• _WORK ORDER_:
The answer is a single figure: how many lines below contain the word "colorisation".

====== DATA SECTION

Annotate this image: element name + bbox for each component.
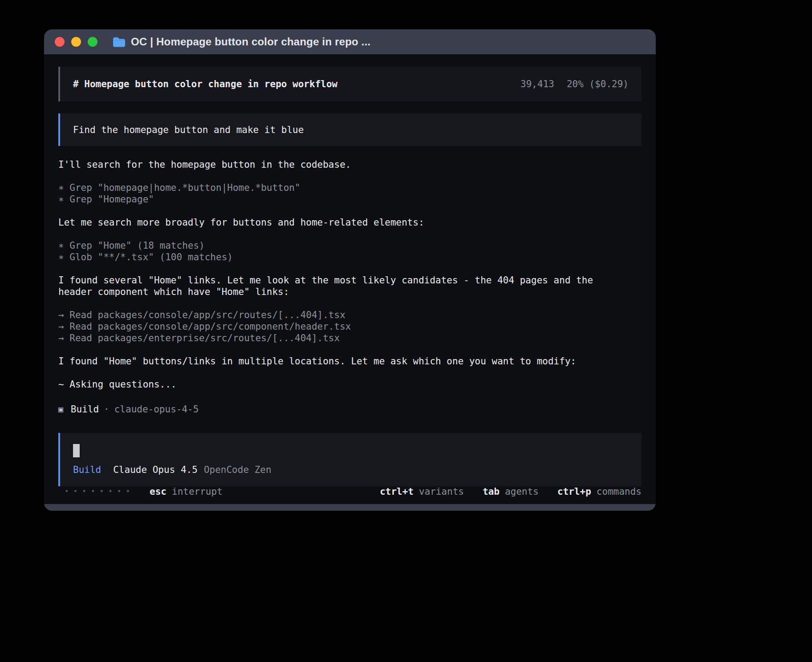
tool-call-grep[interactable]: ∗ Grep "homepage|home.*button|Home.*butt… (58, 182, 615, 194)
title-area: OC | Homepage button color change in rep… (113, 36, 370, 48)
input-mode-row: Build Claude Opus 4.5 OpenCode Zen (73, 464, 629, 475)
session-title: # Homepage button color change in repo w… (73, 79, 337, 89)
conversation: I'll search for the homepage button in t… (58, 159, 615, 416)
context-cost: 20% ($0.29) (567, 79, 629, 89)
asking-questions-status: ~ Asking questions... (58, 379, 615, 390)
agent-separator: · (104, 404, 110, 415)
session-header: # Homepage button color change in repo w… (58, 67, 641, 101)
agent-status-row: ▣ Build · claude-opus-4-5 (58, 403, 615, 416)
agent-mode-label[interactable]: Build (73, 464, 101, 475)
hint-variants: ctrl+t variants (380, 486, 464, 497)
hint-label: variants (419, 486, 464, 497)
prompt-input[interactable]: Build Claude Opus 4.5 OpenCode Zen (58, 433, 641, 486)
tool-call-read[interactable]: → Read packages/enterprise/src/routes/[.… (58, 332, 615, 344)
hint-label: agents (505, 486, 539, 497)
tool-call-read[interactable]: → Read packages/console/app/src/routes/[… (58, 309, 615, 321)
hint-label: commands (597, 486, 641, 497)
folder-icon (113, 37, 125, 47)
terminal-window: OC | Homepage button color change in rep… (44, 29, 656, 511)
assistant-text-line: I'll search for the homepage button in t… (58, 159, 615, 170)
minimize-button[interactable] (71, 37, 81, 47)
hint-interrupt: esc interrupt (150, 486, 223, 497)
token-count: 39,413 (520, 79, 554, 89)
keyboard-hints: ctrl+t variants tab agents ctrl+p comman… (380, 486, 641, 497)
user-message: Find the homepage button and make it blu… (58, 113, 641, 146)
window-titlebar[interactable]: OC | Homepage button color change in rep… (44, 29, 656, 54)
hint-key: ctrl+t (380, 486, 414, 497)
close-button[interactable] (55, 37, 65, 47)
hint-key: ctrl+p (557, 486, 591, 497)
terminal-content: # Homepage button color change in repo w… (44, 54, 656, 504)
window-title: OC | Homepage button color change in rep… (131, 36, 370, 48)
assistant-text-line: I found "Home" buttons/links in multiple… (58, 355, 615, 367)
agent-icon: ▣ (58, 404, 63, 415)
traffic-lights (55, 37, 97, 47)
zoom-button[interactable] (88, 37, 97, 47)
hint-agents: tab agents (483, 486, 539, 497)
model-name: Claude Opus 4.5 (113, 464, 198, 475)
session-stats: 39,413 20% ($0.29) (520, 79, 629, 89)
model-provider: OpenCode Zen (204, 464, 272, 475)
hint-label: interrupt (172, 486, 223, 497)
tool-call-glob[interactable]: ∗ Glob "**/*.tsx" (100 matches) (58, 251, 615, 263)
agent-name: Build (71, 404, 99, 415)
assistant-text-line: I found several "Home" links. Let me loo… (58, 274, 615, 298)
hint-key: tab (483, 486, 499, 497)
window-bottom-chrome (44, 504, 656, 511)
tool-call-read[interactable]: → Read packages/console/app/src/componen… (58, 321, 615, 332)
assistant-text-line: Let me search more broadly for buttons a… (58, 217, 615, 228)
text-cursor (73, 444, 80, 457)
agent-model: claude-opus-4-5 (114, 404, 199, 415)
hint-commands: ctrl+p commands (557, 486, 641, 497)
tool-call-grep[interactable]: ∗ Grep "Homepage" (58, 194, 615, 205)
user-message-text: Find the homepage button and make it blu… (73, 125, 304, 135)
status-bar: •••••••• esc interrupt ctrl+t variants t… (58, 486, 641, 497)
spinner-dots: •••••••• (65, 487, 134, 496)
hint-key: esc (150, 486, 166, 497)
tool-call-grep[interactable]: ∗ Grep "Home" (18 matches) (58, 240, 615, 251)
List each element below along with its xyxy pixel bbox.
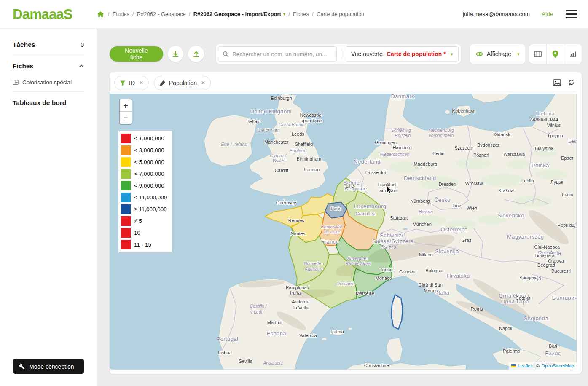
map-label: Bologna [425,268,443,273]
map-label: Nürnberg [410,198,430,204]
map-label: Manchester [264,139,289,145]
refresh-button[interactable] [567,78,576,88]
brush-icon [159,80,166,86]
map-label: Auvergne- [347,256,368,261]
map-label: Danmark [391,94,414,99]
map-label: Isle of Man [257,128,280,133]
map-label: София [516,295,530,300]
filter-chip-id[interactable]: ID × [114,76,149,90]
refresh-icon [568,79,575,86]
header-right: julia.mesa@damaaas.com Aide [463,8,578,20]
zoom-out-button[interactable]: − [120,112,132,124]
chevron-down-icon[interactable]: ▾ [283,11,286,17]
map-label: Monaco [376,276,392,281]
map-label: Svizra [381,244,397,250]
legend-swatch [121,228,131,238]
open-view-select[interactable]: Vue ouverte Carte de population * ▾ [346,46,459,62]
sidebar-item-tableaux-de-bord[interactable]: Tableaux de bord [0,94,97,111]
zoom-in-button[interactable]: + [120,99,132,112]
breadcrumb-item-geospace[interactable]: R#2062 - Geospace [137,11,186,17]
map-svg[interactable]: United KingdomDanmarkLietuvaБелNederland… [110,94,577,370]
search-input[interactable] [232,51,332,57]
map-label: Poznań [473,153,489,158]
map-container[interactable]: United KingdomDanmarkLietuvaБелNederland… [110,94,577,370]
image-icon [553,79,561,86]
leaflet-link[interactable]: Leaflet [518,363,532,368]
map-label: Constantine [364,363,389,368]
download-button[interactable] [168,46,184,62]
legend-item: < 7,000,000 [121,169,167,179]
osm-link[interactable]: OpenStreetMap [541,363,574,368]
map-label: Białystok [535,146,554,151]
map-label: Bydgoszcz [477,142,499,147]
sidebar-item-colorisation-special[interactable]: Colorisation spécial [0,75,97,90]
map-label: Edinburgh [271,96,292,101]
map-label: Magyarország [507,233,544,240]
close-icon[interactable]: × [201,79,205,87]
breadcrumb-item-import-export[interactable]: R#2062 Geospace - Import/Export [193,11,281,17]
map-label: Suisse/Svizzera [372,238,414,244]
display-dropdown[interactable]: Affichage ▾ [470,44,525,64]
attribution-separator: | [533,363,534,368]
map-label: Lille [346,183,354,188]
legend-label: < 3,000,000 [134,147,164,153]
map-label: Holstein [395,133,411,138]
chart-view-button[interactable] [564,44,582,64]
help-link[interactable]: Aide [542,11,553,17]
map-label: Polska [532,162,549,169]
filter-chips: ID × Population × [114,76,211,90]
map-label: Occitanie [336,281,355,286]
close-icon[interactable]: × [139,79,143,87]
map-label: България [552,295,577,301]
export-image-button[interactable] [552,78,562,88]
map-label: Гродна [548,133,564,138]
map-label: Andorra [292,299,309,304]
map-label: Vilnius [547,123,561,128]
map-label: Genova [399,269,416,274]
legend-label: < 7,000,000 [134,171,164,177]
sidebar-item-fiches[interactable]: Fiches [0,58,97,75]
zoom-control: + − [119,99,132,125]
map-label: Guernsey [276,200,296,205]
legend-item: ≠ 5 [121,216,167,226]
legend-label: ≥ 11,000,000 [134,206,167,212]
mode-conception-button[interactable]: Mode conception [13,359,84,374]
app-logo[interactable]: DamaaaS [0,6,97,22]
upload-button[interactable] [188,46,204,62]
breadcrumb-item-etudes[interactable]: Etudes [113,11,129,17]
map-label: Frankfurt [377,182,396,187]
divider [341,48,341,60]
map-label: Cymru / [270,153,287,158]
map-label: Nantes [290,231,305,236]
filter-chip-population[interactable]: Population × [154,76,211,90]
menu-icon[interactable] [565,8,578,20]
map-label: Torino [380,267,392,272]
breadcrumb-separator: / [189,11,191,17]
chevron-down-icon: ▾ [517,51,520,57]
breadcrumb-item-carte[interactable]: Carte de population [317,11,364,17]
app-header: DamaaaS / Etudes / R#2062 - Geospace / R… [0,0,588,29]
map-view-button[interactable] [546,44,564,64]
upload-icon [193,51,200,58]
breadcrumb-item-fiches[interactable]: Fiches [293,11,309,17]
map-label: Sevilla [239,359,252,364]
nouvelle-fiche-button[interactable]: Nouvelle fiche [110,46,163,62]
colorisation-label: Colorisation spécial [22,79,72,86]
legend-item: < 5,000,000 [121,157,167,167]
columns-icon [534,51,542,57]
legend-swatch [121,193,131,202]
map-label: United Kingdom [250,108,292,115]
table-view-button[interactable] [529,44,547,64]
home-icon[interactable] [97,11,104,18]
grid-icon [13,79,19,85]
bar-chart-icon [570,51,577,57]
legend-label: < 11,000,000 [134,194,167,201]
divider [13,55,84,55]
map-label: Pamplona / [286,285,310,290]
breadcrumb-separator: / [288,11,290,17]
map-label: Niedersachsen [380,152,409,157]
sidebar-item-taches[interactable]: Tâches 0 [0,36,97,53]
map-label: Чернівці [558,222,576,228]
map-label: København [452,108,475,113]
map-label: Palermo [503,348,520,354]
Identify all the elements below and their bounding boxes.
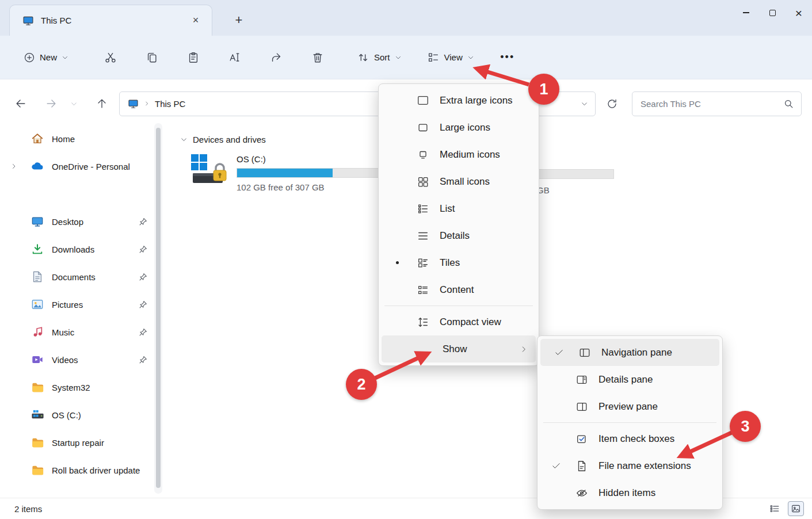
- tab-this-pc[interactable]: This PC ×: [9, 5, 212, 36]
- sidebar-item-downloads[interactable]: Downloads: [2, 235, 153, 263]
- medium-icons-icon: [415, 148, 430, 161]
- command-bar: New Sort View •••: [0, 36, 812, 79]
- checkmark-icon: [540, 348, 577, 357]
- second-drive-usage-bar-partial: [538, 169, 614, 179]
- menu-item-show[interactable]: Show: [382, 335, 536, 362]
- pictures-icon: [30, 298, 45, 311]
- sort-icon: [357, 51, 369, 64]
- sidebar-item-home[interactable]: Home: [2, 125, 153, 152]
- pin-icon: [139, 273, 147, 281]
- scrollbar-thumb[interactable]: [156, 128, 161, 488]
- compact-view-icon: [415, 316, 430, 329]
- large-thumbnails-toggle[interactable]: [788, 501, 804, 516]
- more-options-button[interactable]: •••: [495, 45, 520, 70]
- cut-button[interactable]: [98, 45, 123, 70]
- menu-item-label: Details pane: [598, 374, 653, 386]
- breadcrumb-this-pc[interactable]: This PC: [155, 99, 185, 109]
- up-button[interactable]: [89, 91, 115, 116]
- drive-bitlocker-icon: [190, 153, 229, 192]
- menu-item-label: File name extensions: [598, 460, 691, 472]
- menu-item-preview-pane[interactable]: Preview pane: [537, 393, 722, 420]
- chevron-down-icon: [395, 54, 402, 61]
- menu-item-tiles[interactable]: Tiles: [379, 249, 539, 276]
- navigation-pane: Home OneDrive - Personal Desktop Downloa…: [0, 121, 155, 498]
- details-view-toggle[interactable]: [767, 501, 783, 516]
- new-button[interactable]: New: [16, 45, 76, 70]
- onedrive-cloud-icon: [30, 159, 45, 173]
- sidebar-item-documents[interactable]: Documents: [2, 263, 153, 291]
- menu-item-hidden-items[interactable]: Hidden items: [537, 479, 722, 506]
- devices-and-drives-header[interactable]: Devices and drives: [180, 135, 266, 144]
- menu-item-details[interactable]: Details: [379, 222, 539, 249]
- search-box: [632, 91, 802, 116]
- paste-button[interactable]: [181, 45, 206, 70]
- menu-item-compact-view[interactable]: Compact view: [379, 308, 539, 335]
- delete-button[interactable]: [305, 45, 330, 70]
- sidebar-scrollbar[interactable]: [154, 123, 162, 494]
- menu-item-file-name-extensions[interactable]: File name extensions: [537, 452, 722, 479]
- tab-title: This PC: [41, 16, 71, 25]
- sidebar-item-os-c[interactable]: OS (C:): [2, 401, 153, 429]
- sidebar-item-label: Music: [52, 327, 74, 337]
- sidebar-item-label: Downloads: [52, 245, 94, 254]
- sidebar-item-startup-repair[interactable]: Startup repair: [2, 429, 153, 456]
- back-button[interactable]: [8, 91, 33, 116]
- menu-item-item-check-boxes[interactable]: Item check boxes: [537, 425, 722, 452]
- sidebar-item-system32[interactable]: System32: [2, 373, 153, 401]
- sort-button[interactable]: Sort: [350, 45, 409, 70]
- share-button[interactable]: [264, 45, 289, 70]
- details-icon: [415, 230, 430, 242]
- forward-button[interactable]: [39, 91, 64, 116]
- drive-tile-os-c[interactable]: OS (C:) 102 GB free of 307 GB: [190, 153, 380, 192]
- menu-item-extra-large-icons[interactable]: Extra large icons: [379, 87, 539, 114]
- menu-item-navigation-pane[interactable]: Navigation pane: [540, 339, 719, 366]
- sidebar-item-music[interactable]: Music: [2, 318, 153, 346]
- sidebar-item-pictures[interactable]: Pictures: [2, 291, 153, 318]
- view-button[interactable]: View: [420, 45, 481, 70]
- list-icon: [415, 203, 430, 215]
- recent-locations-chevron[interactable]: [65, 91, 82, 116]
- this-pc-icon: [128, 98, 139, 109]
- menu-item-label: Details: [440, 230, 470, 242]
- sidebar-item-label: System32: [52, 383, 90, 392]
- section-label: Devices and drives: [193, 135, 266, 144]
- new-tab-button[interactable]: +: [229, 12, 249, 29]
- sidebar-item-roll-back-driver-update[interactable]: Roll back driver update: [2, 456, 153, 484]
- search-icon[interactable]: [783, 98, 794, 109]
- downloads-icon: [30, 243, 45, 255]
- sidebar-item-desktop[interactable]: Desktop: [2, 208, 153, 235]
- menu-item-large-icons[interactable]: Large icons: [379, 114, 539, 141]
- minimize-button[interactable]: [733, 0, 759, 25]
- menu-item-content[interactable]: Content: [379, 276, 539, 303]
- menu-item-list[interactable]: List: [379, 195, 539, 222]
- menu-item-medium-icons[interactable]: Medium icons: [379, 141, 539, 168]
- tab-close-icon[interactable]: ×: [188, 13, 204, 29]
- close-button[interactable]: ×: [786, 0, 812, 25]
- file-explorer-window: This PC × + × New: [0, 0, 812, 519]
- menu-item-label: Hidden items: [598, 487, 655, 499]
- menu-item-label: Compact view: [440, 316, 501, 328]
- collapse-chevron-icon[interactable]: [180, 136, 188, 143]
- rename-button[interactable]: [222, 45, 247, 70]
- view-icon: [427, 51, 440, 64]
- address-dropdown-chevron[interactable]: [581, 100, 588, 108]
- view-menu: Extra large icons Large icons Medium ico…: [378, 83, 539, 366]
- copy-button[interactable]: [139, 45, 165, 70]
- menu-item-small-icons[interactable]: Small icons: [379, 168, 539, 195]
- drive-icon: [30, 409, 45, 422]
- maximize-button[interactable]: [759, 0, 786, 25]
- sidebar-item-onedrive[interactable]: OneDrive - Personal: [2, 152, 153, 180]
- item-check-boxes-icon: [574, 433, 589, 445]
- pin-icon: [139, 217, 147, 226]
- search-input[interactable]: [641, 99, 783, 109]
- view-button-label: View: [444, 52, 463, 62]
- content-icon: [415, 284, 430, 296]
- sidebar-item-label: OneDrive - Personal: [52, 162, 130, 171]
- chevron-down-icon: [62, 54, 68, 61]
- folder-icon: [30, 381, 45, 394]
- folder-icon: [30, 464, 45, 477]
- expand-chevron-icon[interactable]: [2, 163, 25, 170]
- refresh-button[interactable]: [599, 91, 624, 116]
- sidebar-item-videos[interactable]: Videos: [2, 346, 153, 373]
- menu-item-details-pane[interactable]: Details pane: [537, 366, 722, 393]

============

• _RESULT OF THIS EXERCISE_:
2